The torrent protocol is quite happy for you to only download and seed some files within a torrent, it's just that the most popular client for it isn't very good at managing very large archives.
I'm guessing there's probably an alternative client that is better at this, can anyone tell me what it is? If there isn't one I'll make one, but I don't want to burn a weekend duplicating something that already exists...
qBittorrent handles selections of individual files quite well. The only downside is a side effect of the protocol: If a data block spans two files (because their size is not an exact multiple) it will create a "partial" file with a strange name next to it - which you need to keep it complete/seeding.
What's crap about IPFS? I've never used it, but have always been intrigued.
It's a resource hog and quite unstable. A major gripe I have with it is that it makes accessing what you downloaded very difficult because the documentation is terrible. It should be possible to mount all your downloaded stuff into a folder, but I have yet to figure out how.
And despite all its resource usage, it is very slow.
The idea is amazing (peer-to-peer, content-addressed storage), but the implementation is extremely lacking.
It's got lots of great ideas (combining what's essentially a giant git repo with bit torrent), but in practice it's pretty slow to do anything
Deleted by author
I really don't see this as being useful for anyone outside of hard archivest. The bitrates are pretty trash. I guess if you just a setup with an incredible amount of music no matter what, this is for you. IMHO the meta data is worth more than these lower quality sound files although we have meta data for what's out there now.
Outside of that here is what and how they are going to release. I'm guessing this drop was their "popular" track drop. From their site:
For popularity>0, we got close to all tracks on the platform. The quality is the original OGG Vorbis at 160kbit/s. Metadata was added without reencoding the audio (and an archive of diff files is available to reconstruct the original files from Spotify, as well as a metadata file with original hashes and checksums).
For popularity=0, we got files representing about half the number of listens (either original or a copy with the same ISRC). The audio is reencoded to OGG Opus at 75kbit/s — sounding the same to most people, but noticeable to an expert.
The point of AA is the archiving.
Anyways, from a listening perspective, 160kbit vorbis is audibly lossless I think, and there are many songs on here that are not possible to find elsewhere. For popular songs you want, yeah, just download the Flac elsewhere.

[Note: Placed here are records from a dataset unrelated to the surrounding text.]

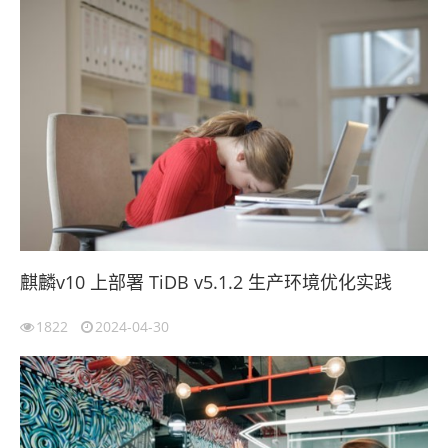
麒麟v10 上部署 TiDB v5.1.2 生产环境优化实践
1822
2024-04-30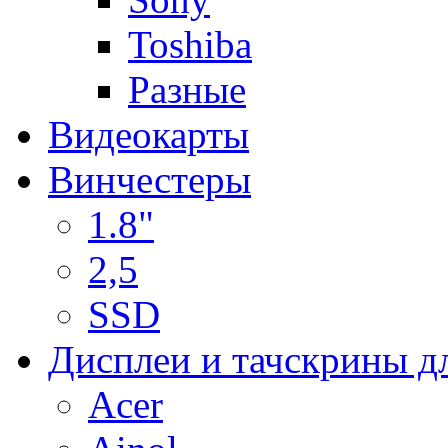
Toshiba
Разные
Видеокарты
Винчестеры
1.8"
2,5
SSD
Дисплеи и тачскрины д
Acer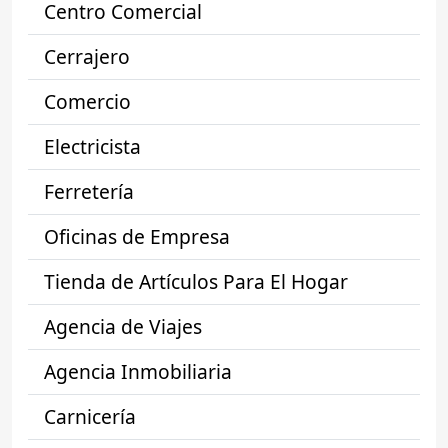
Centro Comercial
Cerrajero
Comercio
Electricista
Ferretería
Oficinas de Empresa
Tienda de Artículos Para El Hogar
Agencia de Viajes
Agencia Inmobiliaria
Carnicería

Most of my mp3s from back in the day are 128kbit, so 160 is an upgrade for me.
I can only speak to what a 75kbps mp3 sounds like, but unless Opus is like 3x+ better at compression, it's going to sound like complete dogshit.
Opus @ 160 kbps is like MP3 at 320 kbps IIRC.
I don't know what 75 kbps opus sounds like, but I can tell you how 32 kbps sounds. Versus mp3 at that bitrate, it sounds actually listenable, while mp3 sounds like you're underwater.
All things considered, the Spotify songs probably sound fine at 75.
I encode my music to opus 96kbps for my phone, and it sounds great. I can't tell the difference between that and the original on Sony xm3s.
https://listening-test.coresv.net/results.htm#list10 via https://opus-codec.org/comparison/
It is that much better.
Where? I checked the torrents JSON mentioned there and there's no text match on 'spotify'... did it get removed or am I looking at the wrong JSON?
I am seeing the same thing, even within an hour of the article being posted.